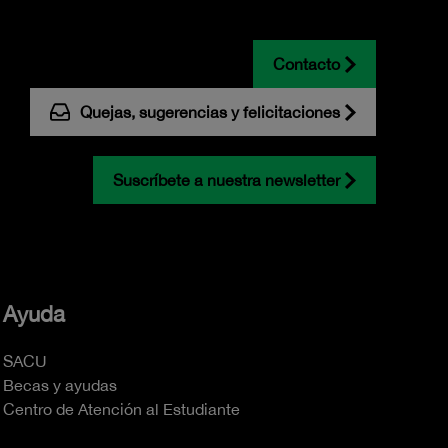
Contacto
Quejas, sugerencias y felicitaciones
Suscríbete a nuestra newsletter
Ayuda
SACU
Becas y ayudas
Centro de Atención al Estudiante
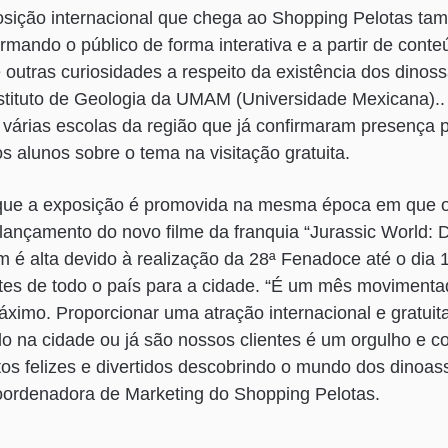
osição internacional que chega ao Shopping Pelotas ta
rmando o público de forma interativa e a partir de cont
e outras curiosidades a respeito da existência dos dino
stituto de Geologia da UMAM (Universidade Mexicana).. 
várias escolas da região que já confirmaram presença p
os alunos sobre o tema na visitação gratuita.
que a exposição é promovida na mesma época em que o
lançamento do novo filme da franquia “Jurassic World: 
 é alta devido à realização da 28ª Fenadoce até o dia 1
antes de todo o país para a cidade. “É um mês moviment
ximo. Proporcionar uma atração internacional e gratuita
o na cidade ou já são nossos clientes é um orgulho e c
s felizes e divertidos descobrindo o mundo dos dinoas
Coordenadora de Marketing do Shopping Pelotas.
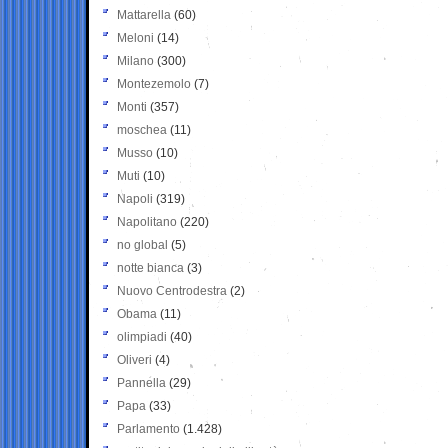
Mattarella
(60)
Meloni
(14)
Milano
(300)
Montezemolo
(7)
Monti
(357)
moschea
(11)
Musso
(10)
Muti
(10)
Napoli
(319)
Napolitano
(220)
no global
(5)
notte bianca
(3)
Nuovo Centrodestra
(2)
Obama
(11)
olimpiadi
(40)
Oliveri
(4)
Pannella
(29)
Papa
(33)
Parlamento
(1.428)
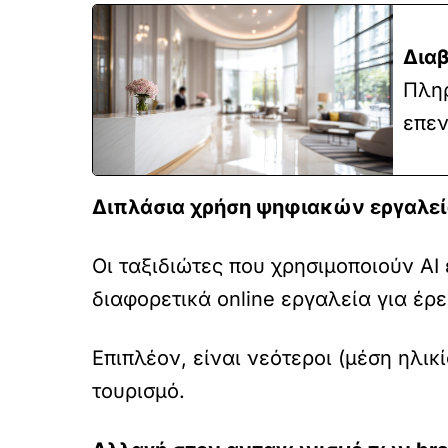
Διαβ
Πληρ
επεν
Διπλάσια χρήση ψηφιακών εργαλε
Οι ταξιδιώτες που χρησιμοποιούν AI
διαφορετικά online εργαλεία για έρε
Επιπλέον, είναι νεότεροι (μέση ηλικ
τουρισμό.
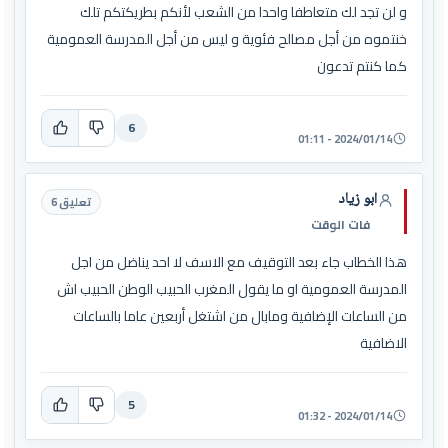
و لن تجد لك متعاطفا واحدا من الشعب لأنكم بطريكتكم تلك
خنتموه من أجل مصالح فئوية و ليس من أجل المدرسة العمومية
كما كنتم تدعون
6
2024/01/14 - 01:11
ابو زياد
تعليق 6
فات الوقت
ھذا الخطاب جاء بعد التوقيف مع الاسف لا احد يناضل من اجل
المدرسة العمومية او ما يقول المغرب الحبيب الوطن الحبيب اش
من الساعات الإضافية ومابال من اشتغل أربعين عاما بالساعات
الاضافية
5
2024/01/14 - 01:32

========================================================================

Using the entries above, output exactly the lines between the line holding "osição internacional que" and the line holding "os alunos sobre o tema na visitação gratuita.", end lines included, and nothing more.

osição internacional que chega ao Shopping Pelotas ta
rmando o público de forma interativa e a partir de cont
e outras curiosidades a respeito da existência dos dino
stituto de Geologia da UMAM (Universidade Mexicana).. 
várias escolas da região que já confirmaram presença p
os alunos sobre o tema na visitação gratuita.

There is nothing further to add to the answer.